The NRFA web site does not allow users to execute geoprocessing tasks, for instance, to intersect the list of stations with user-defined or externally sourced areas. In some cases it might be of interest to explore the distribution of stations based on high-level administrative boundaries such as regions/countries. This is useful to understand whether there are differences in the reliability of the networks that can be explained by the different management approaches. Eurostat established a hierarchy of three levels of administrative divisions within each European country, called Nomenclature of Territorial Units for Statistics (NUTS)4. At the first level, UK is divided into 12 regions: Northern Ireland, Scotland, Wales and 9 English sub-regions (East Midlands, East of England, Greater London, North East, North West, South East, South West, West Midlands, Yorkshire and the Humber). Calculating, for instance, the number/density of stations by region is not possible using the NRFA web site because the stations’ metadata does not contain information on this type of administrative region and users cannot specify their own. However, these simple geoprocessing operations become relatively trivial using the rnrfa package.

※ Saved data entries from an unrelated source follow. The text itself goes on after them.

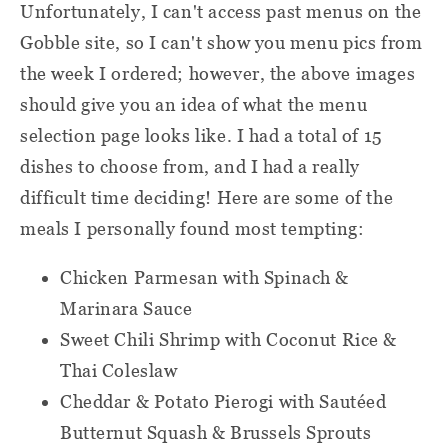
Unfortunately, I can't access past menus on the
(Especially if your allergies are severe.)
Baking sheet
Gobble site, so I can't show you menu pics from
One thing to mention is that full nutrition
the week I ordered; however, the above images
Mixing bowl
info isn't listed on the menu cards (only a
should give you an idea of what the menu
calorie estimate and allergens), but it is
selection page looks like. I had a total of 15
Paper towels
available. Here's more information about
dishes to choose from, and I had a really
Aluminum foil
this from Gobble's website:
difficult time deciding! Here are some of the
meals I personally found most tempting:
Calorie estimates and nutrition
information are available up-front on
Chicken Parmesan with Spinach &
your Delivery Calendar when you
Marinara Sauce
click to explore any menu item. More
Sweet Chili Shrimp with Coconut Rice &
nutrition information is available
Thai Coleslaw
when you subscribe to our weekly
Cheddar & Potato Pierogi with Sautéed
Nutrition email. Please contact our
Butternut Squash & Brussels Sprouts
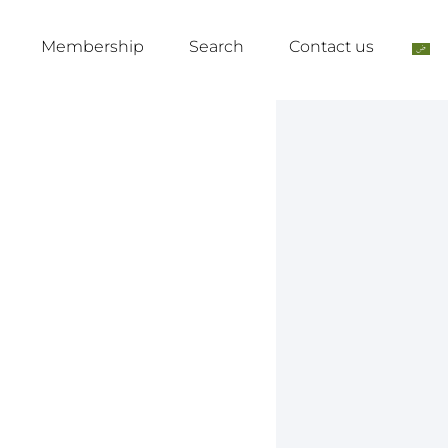
Membership
Search
Contact us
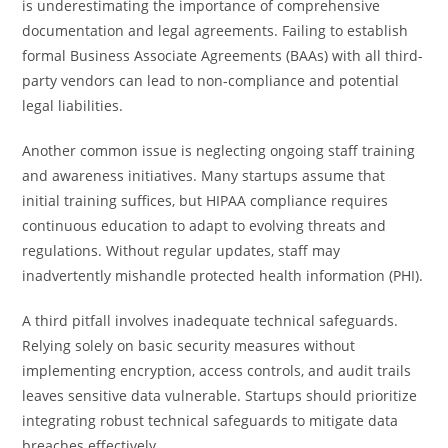
is underestimating the importance of comprehensive
documentation and legal agreements. Failing to establish
formal Business Associate Agreements (BAAs) with all third-
party vendors can lead to non-compliance and potential
legal liabilities.
Another common issue is neglecting ongoing staff training
and awareness initiatives. Many startups assume that
initial training suffices, but HIPAA compliance requires
continuous education to adapt to evolving threats and
regulations. Without regular updates, staff may
inadvertently mishandle protected health information (PHI).
A third pitfall involves inadequate technical safeguards.
Relying solely on basic security measures without
implementing encryption, access controls, and audit trails
leaves sensitive data vulnerable. Startups should prioritize
integrating robust technical safeguards to mitigate data
breaches effectively.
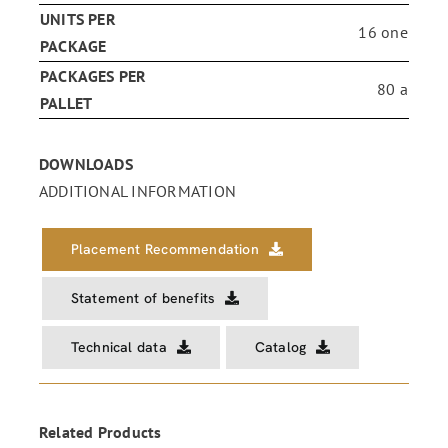
UNITS PER
16 one
PACKAGE
PACKAGES PER
80 a
PALLET
DOWNLOADS
ADDITIONAL INFORMATION
Placement Recommendation
Statement of benefits
Technical data
Catalog
Related Products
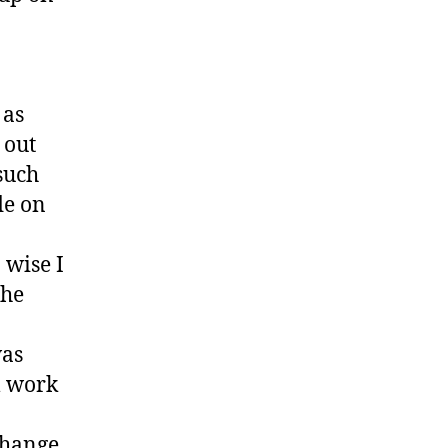
 as
 out
such
de on
 wise I
the
was
l work
change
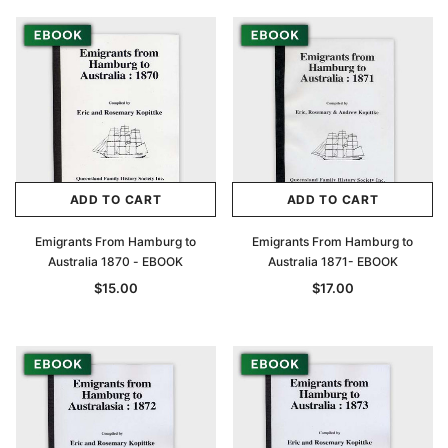
ADD TO CART
ADD TO CART
Emigrants From Hamburg to
Emigrants From Hamburg to
Australia 1870 - EBOOK
Australia 1871- EBOOK
$15.00
$17.00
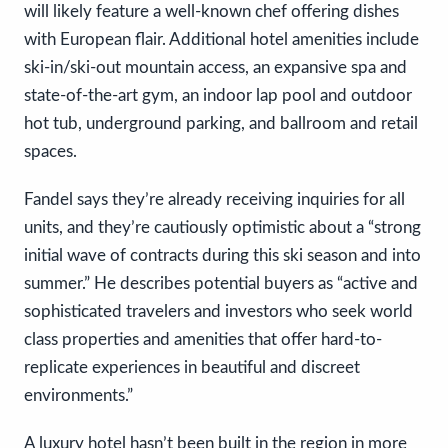
will likely feature a well-known chef offering dishes
with European flair. Additional hotel amenities include
ski-in/ski-out mountain access, an expansive spa and
state-of-the-art gym, an indoor lap pool and outdoor
hot tub, underground parking, and ballroom and retail
spaces.
Fandel says they’re already receiving inquiries for all
units, and they’re cautiously optimistic about a “strong
initial wave of contracts during this ski season and into
summer.” He describes potential buyers as “active and
sophisticated travelers and investors who seek world
class properties and amenities that offer hard-to-
replicate experiences in beautiful and discreet
environments.”
A luxury hotel hasn’t been built in the region in more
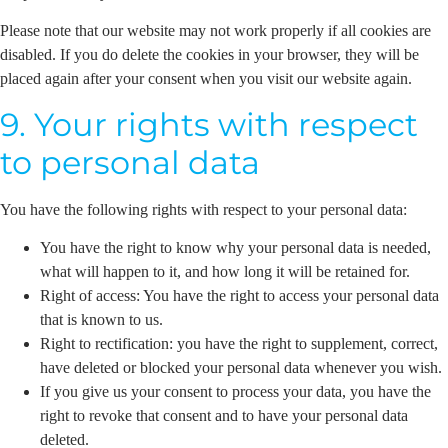
Please note that our website may not work properly if all cookies are
disabled. If you do delete the cookies in your browser, they will be
placed again after your consent when you visit our website again.
9. Your rights with respect
to personal data
You have the following rights with respect to your personal data:
You have the right to know why your personal data is needed,
what will happen to it, and how long it will be retained for.
Right of access: You have the right to access your personal data
that is known to us.
Right to rectification: you have the right to supplement, correct,
have deleted or blocked your personal data whenever you wish.
If you give us your consent to process your data, you have the
right to revoke that consent and to have your personal data
deleted.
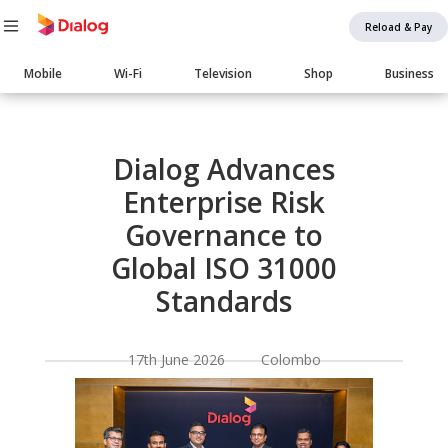
Reload & Pay
Main
Mobile
Wi-Fi
Television
Shop
Business
navigation
Body
Dialog Advances
Enterprise Risk
Governance to
Global ISO 31000
Standards
17th June 2026 Colombo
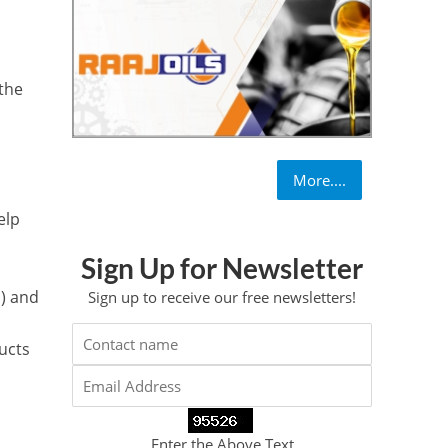
x
 the
More....
elp
Sign Up for Newsletter
) and
Sign up to receive our free newsletters!
ducts
Enter the Above Text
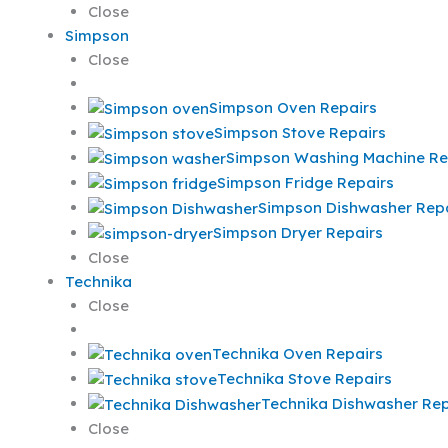
Close
Simpson
Close
Simpson Oven Repairs
Simpson Stove Repairs
Simpson Washing Machine Re
Simpson Fridge Repairs
Simpson Dishwasher Repa
Simpson Dryer Repairs
Close
Technika
Close
Technika Oven Repairs
Technika Stove Repairs
Technika Dishwasher Rep
Close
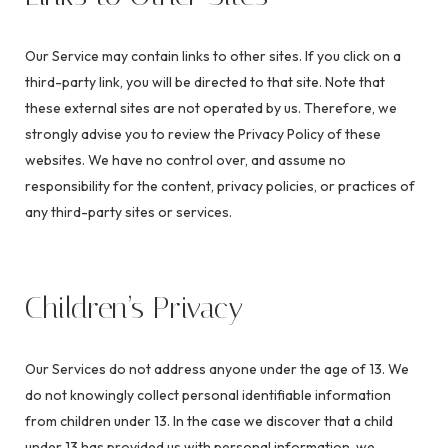
Our Service may contain links to other sites. If you click on a
third-party link, you will be directed to that site. Note that
these external sites are not operated by us. Therefore, we
strongly advise you to review the Privacy Policy of these
websites. We have no control over, and assume no
responsibility for the content, privacy policies, or practices of
any third-party sites or services.
Children’s Privacy
Our Services do not address anyone under the age of 13. We
do not knowingly collect personal identifiable information
from children under 13. In the case we discover that a child
under 13 has provided us with personal information, we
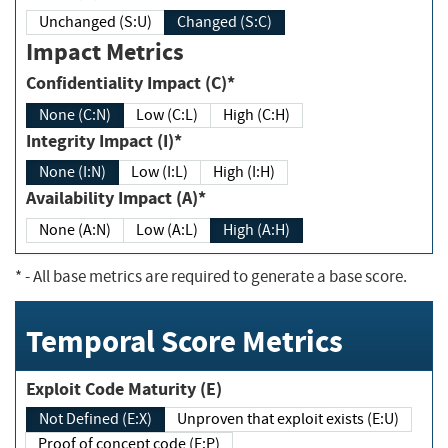
Unchanged (S:U)
Changed (S:C)
Impact Metrics
Confidentiality Impact (C)*
None (C:N)
Low (C:L)
High (C:H)
Integrity Impact (I)*
None (I:N)
Low (I:L)
High (I:H)
Availability Impact (A)*
None (A:N)
Low (A:L)
High (A:H)
*
- All base metrics are required to generate a base score.
Temporal Score Metrics
Exploit Code Maturity (E)
Not Defined (E:X)
Unproven that exploit exists (E:U)
Proof of concept code (E:P)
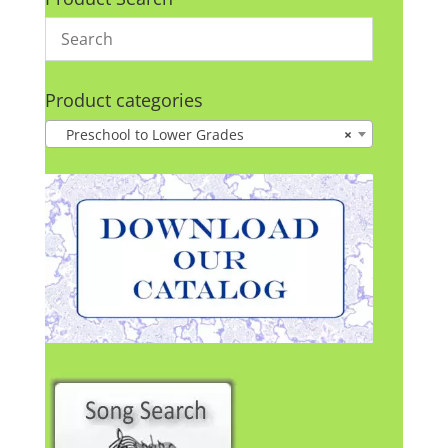
Product categories
Preschool to Lower Grades
×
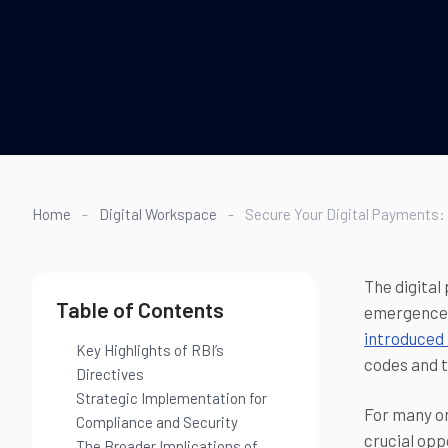
Home
-
Digital Workspace
-
Secure Your Digital Payments:
The digital
Table of Contents
emergence 
introduced 
Key Highlights of RBI’s
codes and t
Directives
Strategic Implementation for
For many or
Compliance and Security
crucial opp
The Broader Implications of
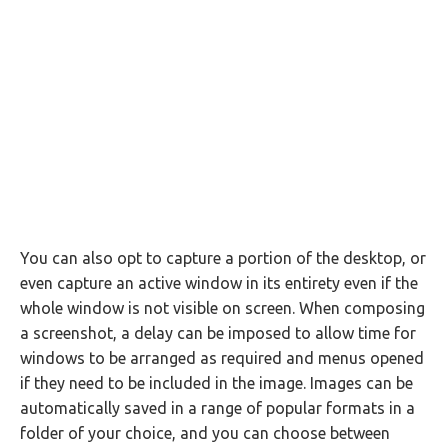
You can also opt to capture a portion of the desktop, or
even capture an active window in its entirety even if the
whole window is not visible on screen. When composing
a screenshot, a delay can be imposed to allow time for
windows to be arranged as required and menus opened
if they need to be included in the image. Images can be
automatically saved in a range of popular formats in a
folder of your choice, and you can choose between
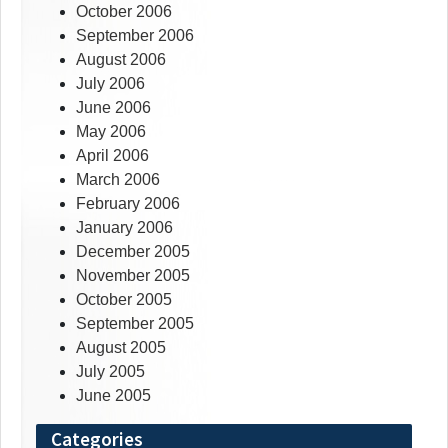
October 2006
September 2006
August 2006
July 2006
June 2006
May 2006
April 2006
March 2006
February 2006
January 2006
December 2005
November 2005
October 2005
September 2005
August 2005
July 2005
June 2005
Categories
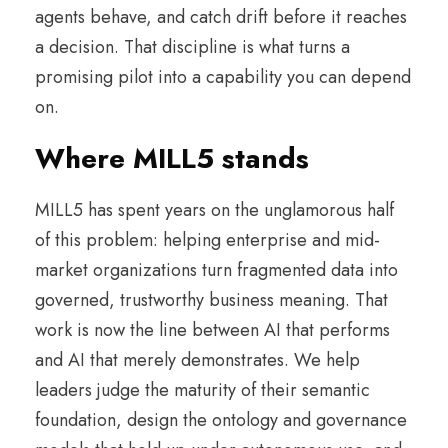
agents behave, and catch drift before it reaches
a decision. That discipline is what turns a
promising pilot into a capability you can depend
on.
Where MILL5 stands
MILL5 has spent years on the unglamorous half
of this problem: helping enterprise and mid-
market organizations turn fragmented data into
governed, trustworthy business meaning. That
work is now the line between AI that performs
and AI that merely demonstrates. We help
leaders judge the maturity of their semantic
foundation, design the ontology and governance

The procedure consists of five steps:

The updated list of stations is included, as sample dataset, in the data folder of this package, under the name stationSummary. Table 3 summarises the number of stations per region, the area of each region (in \(Km^2\)), and the density of stations (number of stations/\(Km^2\)). The metadata can now be easily summarised by NUTS1 region, for instance the boxplot in Figure 5 shows the distribution of years of recording. Northern Ireland seem to have the youngest network, with recording years in the range [16, 44]. Only three regions have stations with more than 100 years of recordings: East of England, London and Wales. Scotland and Northern Ireland have the lowest density of gauging stations, while Greater London the highest. The code to reproduce this example is available as gist at the following URL: https://gist.github.com/cvitolo/aa3bc6f08a8394f653442e276568f9b3.

Table 3: Summary of number of stations per NUTS1 region, area of each region and density of stations.
NUTS_ID Region # stations Area (\(Km^2\)) Density
1 UKC North East (England) 54.00 8601.77 0.006
2 UKD North West (England) 137.00 14170.34 0.010
3 UKE Yorkshire and the Humber 102.00 15418.70 0.007
4 UKF East Midlands 101.00 15637.21 0.006
5 UKG West Midlands 103.00 12999.97 0.008
6 UKH East of England 149.00 19159.91 0.008
7 UKI Greater London 36.00 1575.97 0.023
8 UKJ South East (England) 169.00 19105.67 0.009
9 UKK South West (England) 176.00 23912.24 0.007
10 UKL Wales 132.00 20817.37 0.006
11 UKM Scotland 324.00 78984.40 0.004
12 UKN Northern Ireland 56.00 14175.46 0.004
graphic without alt text
Figure 5: Distribution of recording years for NRFA stations by NUTS1 regions.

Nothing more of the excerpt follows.